Required work: Return each entry word for word and skip its pictures.

'''

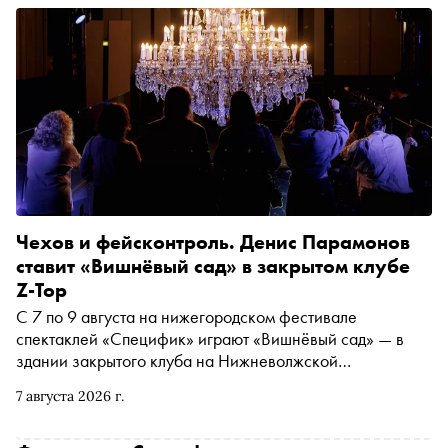
Чехов и фейсконтроль. Денис Парамонов
ставит «Вишнёвый сад» в закрытом клубе
Z-Top
С 7 по 9 августа на нижегородском фестивале
спектаклей «Специфик» играют «Вишнёвый сад» — в
здании закрытого клуба на Нижневолжской
набережной, где до этого работала Биржа, Дом
7 августа 2026 г.
культуры речников и три ночных клуба подряд.
Раневская — Аглая Тарасова, Лопахина — Дмитрий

'''

Your response:
Чехов и фейсконтроль. Денис Парамонов
ставит «Вишнёвый сад» в закрытом клубе
Z-Top
С 7 по 9 августа на нижегородском фестивале
спектаклей «Специфик» играют «Вишнёвый сад» — в
здании закрытого клуба на Нижневолжской
набережной, где до этого работала Биржа, Дом
7 августа 2026 г.
культуры речников и три ночных клуба подряд.
Раневская — Аглая Тарасова, Лопахина — Дмитрий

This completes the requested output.